Są oferty samolotu bezzałogowego dla podlaskiej straży pożarnej

Trzy oferty o wartości od 350 do 560 tys. zł złożone zostały w ramach przetargu na zakup bezzałogowego samolotu dla podlaskiej straży pożarnej. Najdroższa oferta została odrzucona z przyczyn formalnych. Rozstrzygnięcie spodziewane jest w przyszłym tygodniu. Oferty zostały otwarte w piątek. Jak poinformował PAP rzecznik prasowy Komendy Wojewódzkiej PSP w Białymstoku Marcin Janowski, ponieważ jednym z elementów oferty miała być prezentacja komisji modelu, odrzucono ofertę najdroższą, w której takiej prezentacji nie było. Pozostałe dwie, o wartości 350 i 538 tys. zł, będą rozpatrywane, modele były oglądane w działaniu. Zdaniem Janowskiego, decyzji komisji przetargowej, która musi się jeszcze zapoznać z dokumentacją techniczną, koniecznymi certyfikatami itp., należy spodziewać się w przyszłym tygodniu. Oferty pochodzą od konsorcjów, złożonych z firm polskich i zagranicznych.

To trzecia próba zakupu przez podlaskich strażaków bezzałogowej maszyny latającej - pierwszego takiego samolotu na wyposażeniu straży pożarnej w Polsce. Ma być kupiony za środki unijne, strażacy mieli do dyspozycji 650 tys. zł, więc każda z ofert zmieściła się w tej cenie. Taki samolot pozwoli skuteczniej monitorować działania prowadzone w trudnych warunkach, np. podczas rozległych pożarów w trudnym terenie bagiennym.
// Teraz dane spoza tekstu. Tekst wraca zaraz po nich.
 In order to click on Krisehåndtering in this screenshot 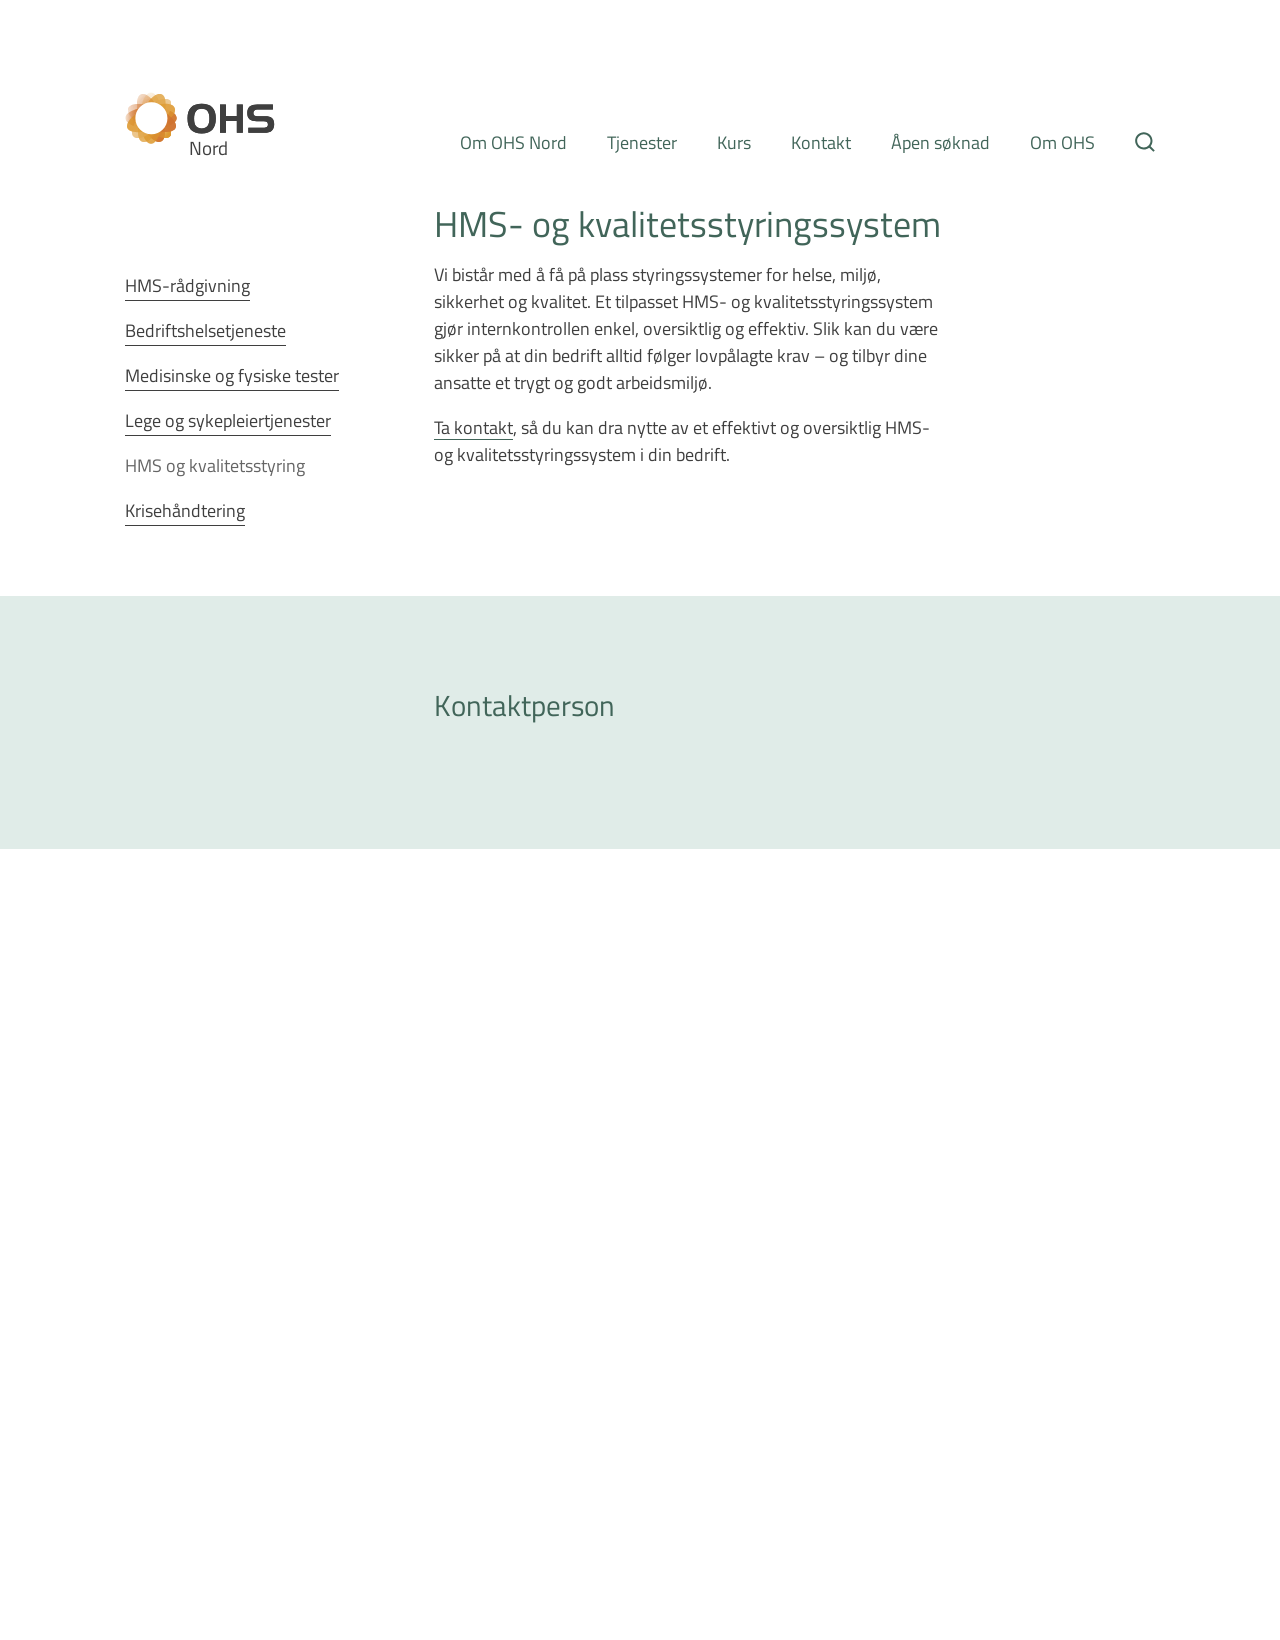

W Podlaskiem dochodzi do takich pożarów na terenie Biebrzańskiego Parku Narodowego. Samolot miałby też pomagać patrolować tzw. strefy zagrożeń.

Podlascy strażacy chcą kupić samolot, który m.in. potrafi startować i lądować pionowo na płaskim terenie; latać maksymalnie na wysokości 150 metrów; pracować w warunkach, gdy jest mało tlenu (w trakcie pożaru) czy przy wietrze. Ma być szybki w przygotowaniu do pracy, zdalnie sterowany, być wyposażony w kamerę do zdjęć w dzień i w nocy, czujniki stężenia tlenu, amoniaku i gazów wybuchowych. Uzyskiwane obrazy i dźwięki mają być w czasie rzeczywistym transmitowane na ziemię. W poprzednich dwóch przetargach nie udało się wybrać dostawcy samolotu. W pierwszym - złożone oferty przekroczyły budżet, jaki zaplanowano na zakup maszyny; w drugim - jedyny zainteresowany oferent nie spełniał wszystkich wymogów specyfikacji przetargowej.

Strażacy chcą sfinansować projekt ze środków unijnych w ramach projektu: "Budowa zintegrowanego systemu ochrony ludności i środowiska w układzie transgranicznym Polski i Litwy". Finansowane są z niego również inne zakupy na potrzeby straży pożarnej, m.in. samochodów gaśniczych.